3) Dynamic Power Measurements: Wishing to eliminate the influence of the circuitry in the output pads, which causes high additional power dissipation, a set of measurements in low frequencies was performed for various supply voltages. Those results represent the static power dissipation of the test chip. Then, power measurements at high frequencies were performed and static power values were subtracted from those results to achieve the dynamic power at the given frequency.

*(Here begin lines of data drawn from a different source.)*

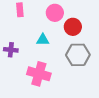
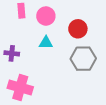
pink circle: (55, 13) -> (46, 16), moved
pink cross: (39, 74) -> (20, 88), moved

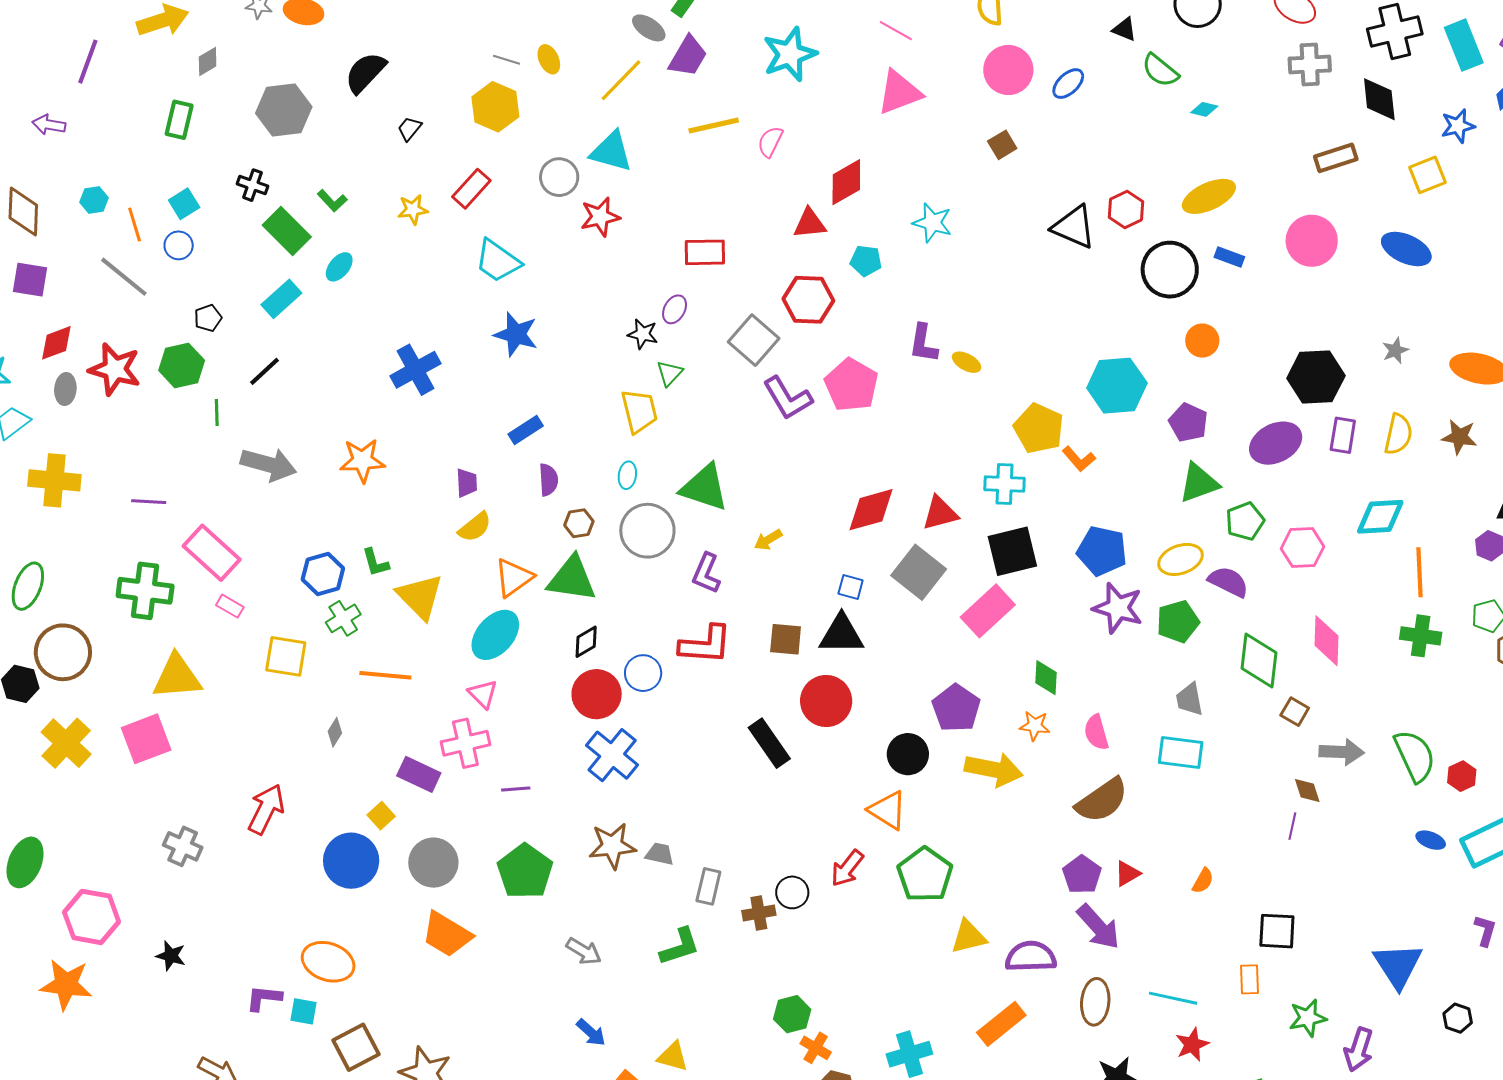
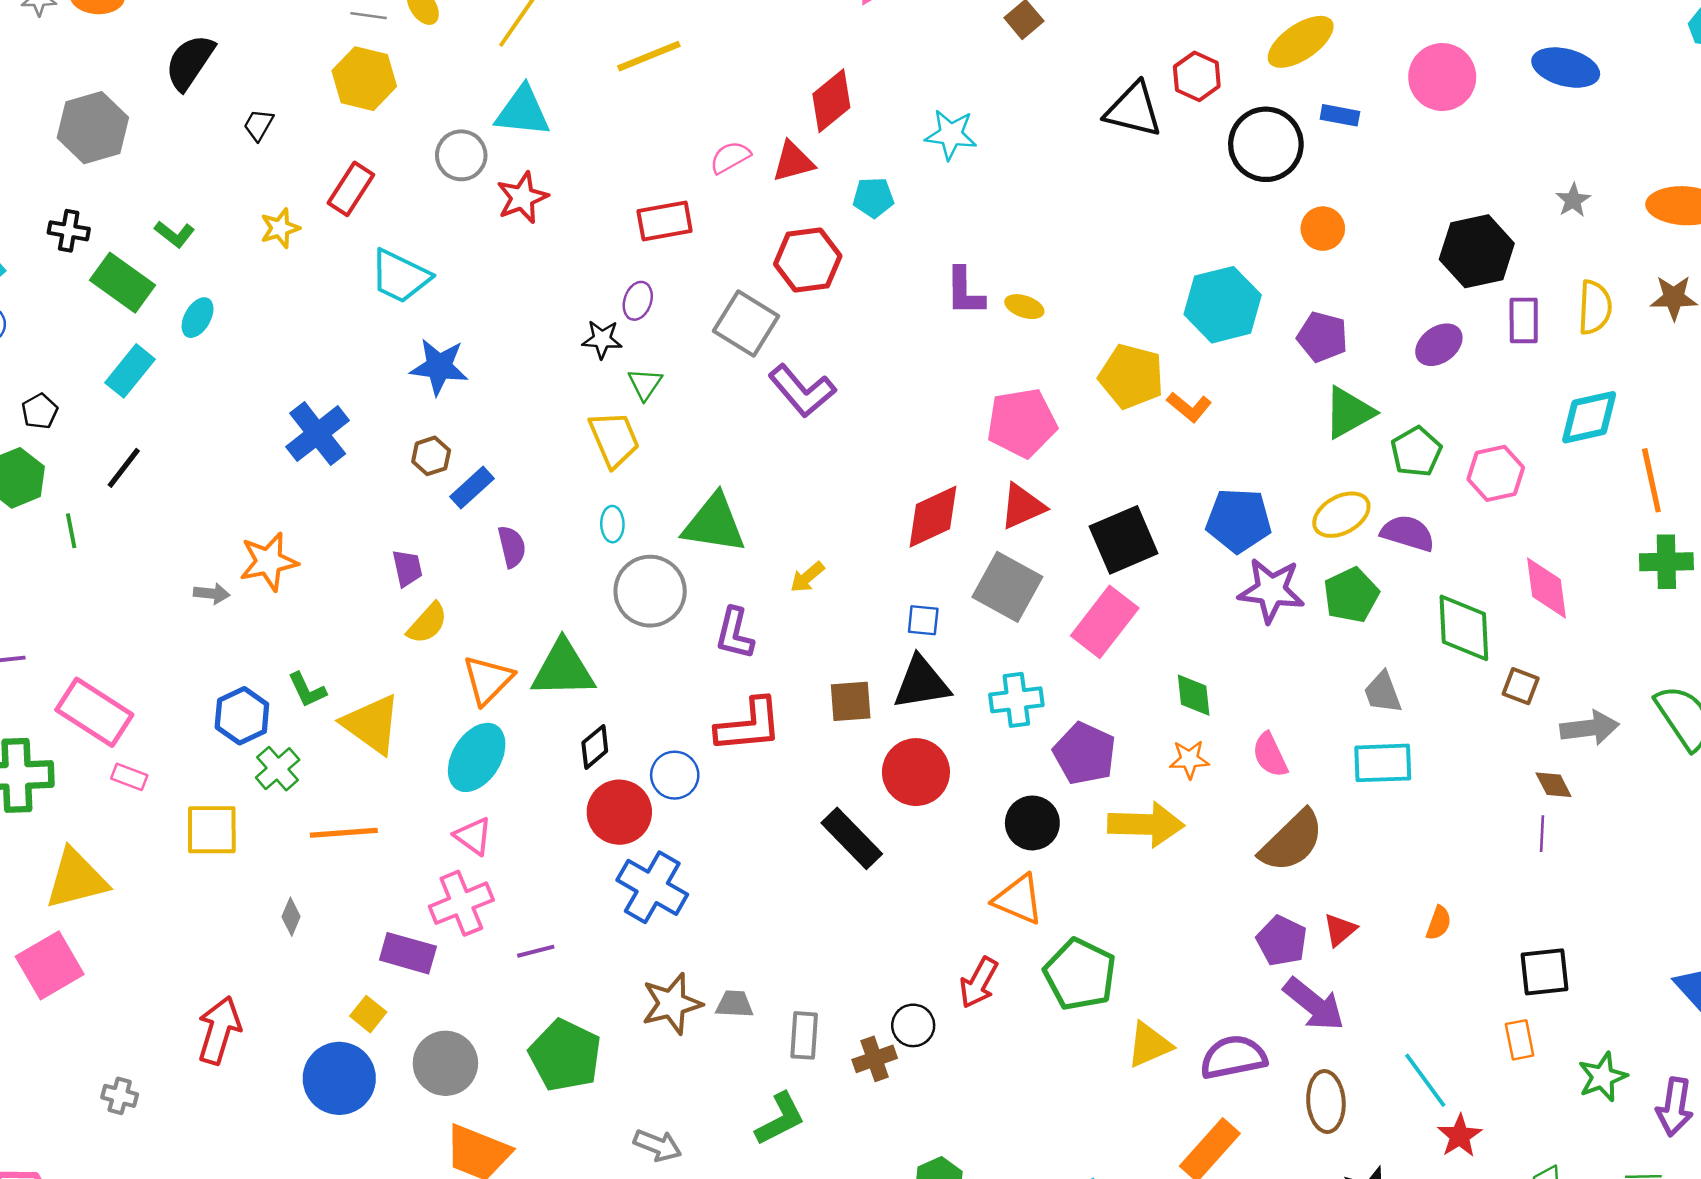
pink semicircle: (770, 142) -> (730, 157), moved, turned 44
pink pentagon: (851, 385) -> (1022, 423), moved, turned -30
purple ellipse: (1276, 443) -> (1439, 345), size x0.7
gray arrow: (268, 464) -> (212, 593), moved, size x0.5
cyan cross: (1005, 484) -> (1016, 700), moved
brown hexagon: (579, 523) -> (431, 456), moved
gray cross: (183, 846) -> (120, 1096), size x0.7
cyan line: (1173, 998) -> (1425, 1080), turned 51

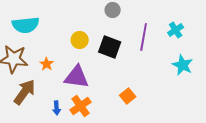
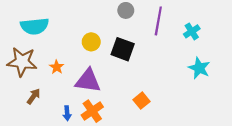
purple line: (144, 37) -> (158, 21), moved
brown arrow: (25, 92) -> (34, 96), size x0.6

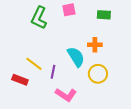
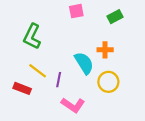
green rectangle: (104, 15) -> (115, 17), turned -32
green L-shape: (39, 18) -> (32, 36), moved

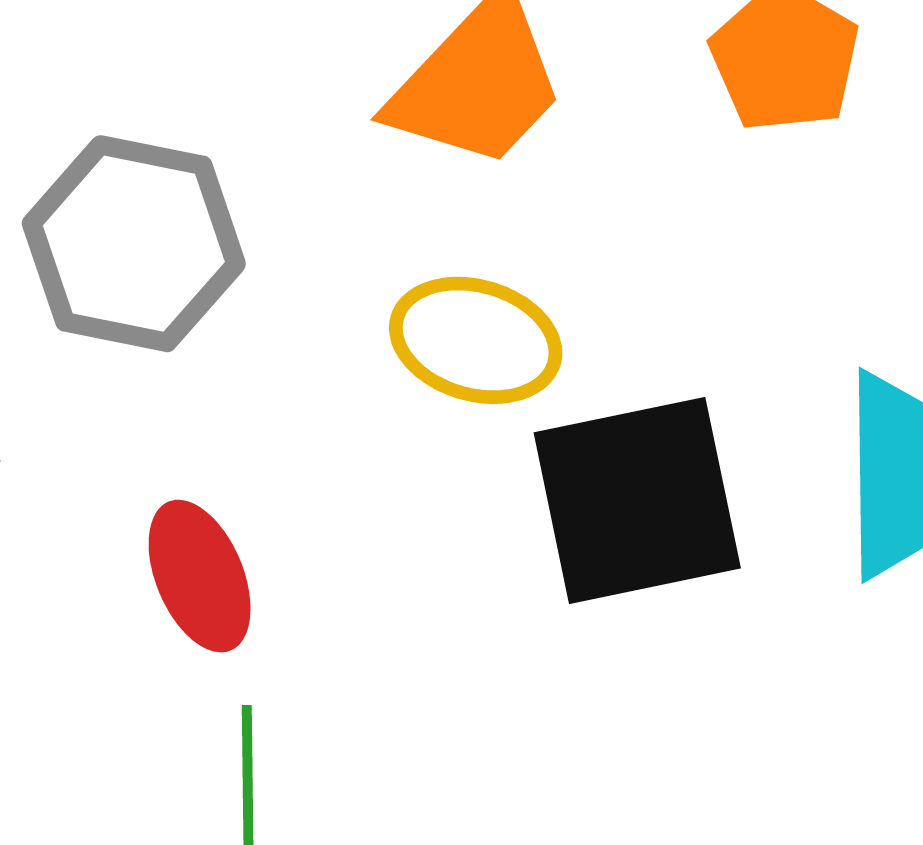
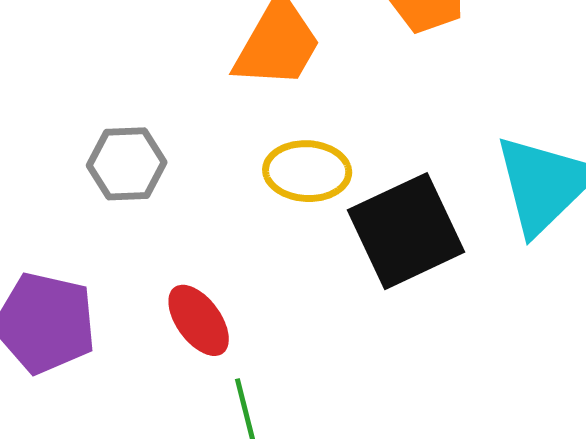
gray hexagon: (134, 244) -> (127, 164), size x0.7

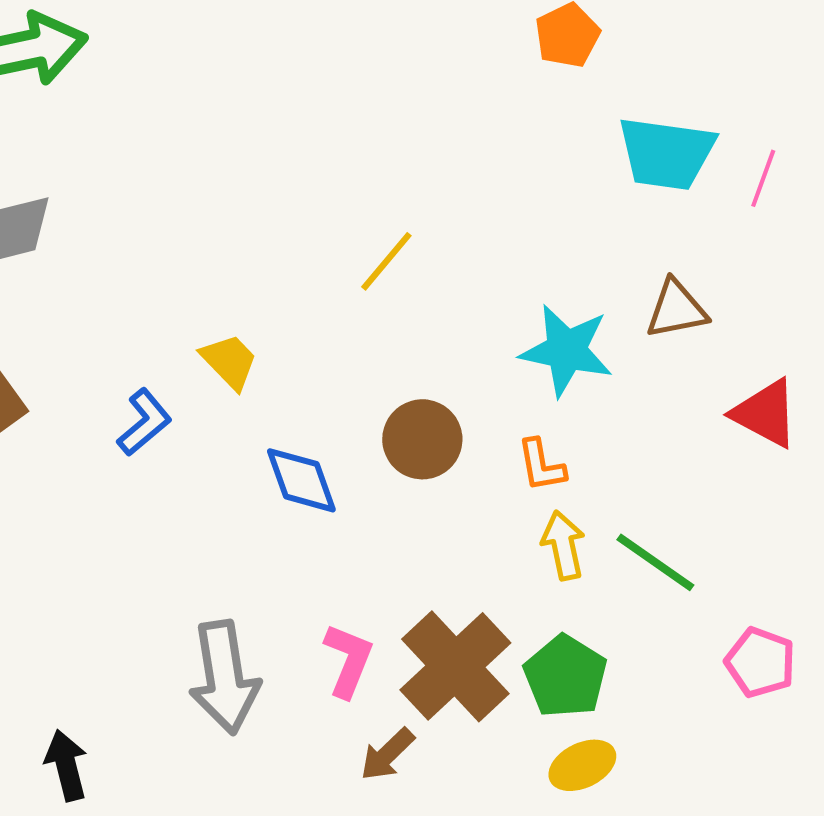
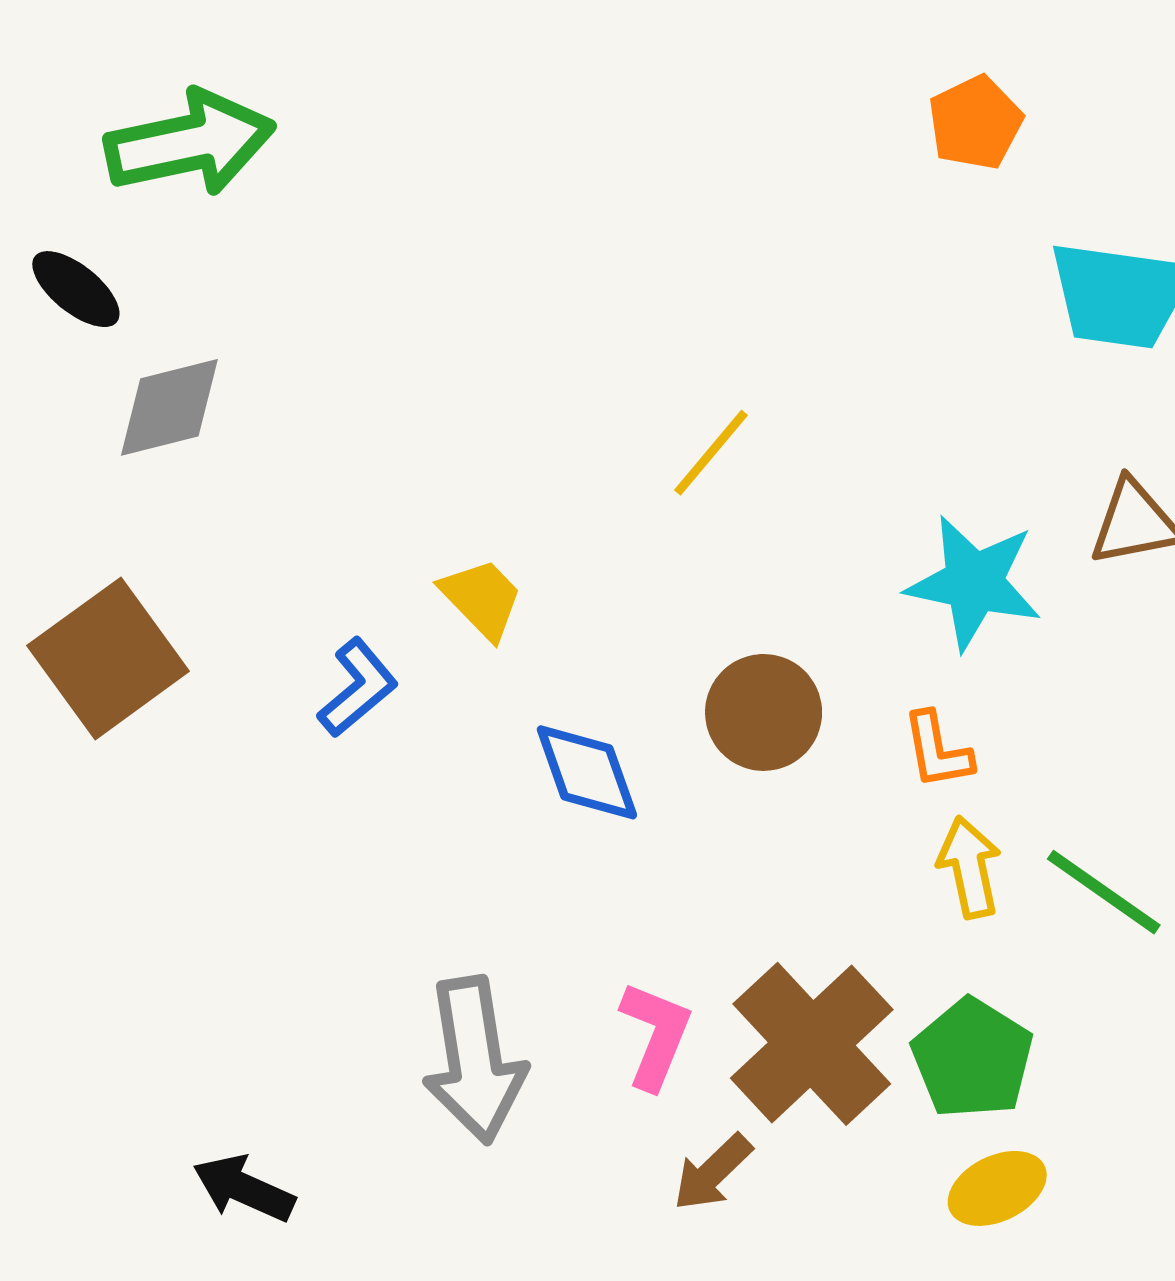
black arrow: (66, 765) -> (244, 1188), turned -52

Final results of dynamic power dissipation are shown in Table XIII .
Dynamic power measurements were performed for various frequencies, respective to the voltage supply level. The measure- ments were performed for 5-V supply at 12.5 MHz, for 4.5 V at 10 MHz, and for the rest of the values at 4 MHz.
4) Power-Delay Product:
Due to equal delay values in both circuits, the normalized power-delay product has about the same values as those of power measurements. For power and powerdelay product, improvements in the range of 11-45% were measured.
It must be noted that there is a difference between the simulations and measured data. This is caused by the fact that in all the presented circuits, the simulations have been performed while placing the DUT in the environment of logic circuits designed in the same technique, while in the test chip measurements, the single DUT has been connected directly to output pads, causing a significantly higher load capacitance. Still, in both measured and simulated results, the relative advantage of GDI is preserved.
VII. CONCLUSION AND FUTURE RESEARCH
A novel GDI technique for low-power design was presented. An 8-bit CLA adder was fabricated using GDI and CMOS and used as a test vehicle. Numerous logic gates and high-level digital circuits are implemented in various methods and process technologies, and their simulation results are discussed. Comparisons with existing TG and N-PG techniques were carried out, showing an up to 45% reduction of power-delay product in the test chip in GDI over CMOS and significant improvements in performance, as well as decreased number of transistors and area in most simulated GDI circuits over CMOS and PTL.
An operational analysis and a design methodology were also presented. The GDI technique allows use of a simple and efficient design algorithm, based on the Shannon expansion. It makes GDI suitable for synthesis and realization of combinatorial logic in real LSI chips, while using a single-cell library. This proves to be an additional advantage of GDI over CMOS and PTL.
Most of the circuits were implemented in regular p-well CMOS processes, which casts a limitation on a GDI cell library. Still, even in limited-library-based GDI circuits, significant improvements of performance are observed. Implementations of GDI circuits in SOI or twin-well CMOS processes are expected to supply more power-delay efficient design, due to the use of a complete cell library with reduced transistor count.
The advantages of GDI technique, namely, Shannon-based design algorithm, two-transistor implementation of complex logic functions, and in-cell swing restoration under certain operating conditions, are unique within existing low-power design techniques. This, together with positive measurement and simulation results, provides evidence that GDI design might enrich the toolbox of VLSI circuit designers.
We hope that the presented results will encourage further research activities on the GDI technique. Implementations of different kinds of digital and mixed circuits have to be carried out in order to determine the fields of circuitry where GDI is superior over other styles. The issue of sequential logic design is currently being explored, as well as technology compatibility for twin-well CMOS process. More work is required in the automation of a logic design methodology based on GDI cells.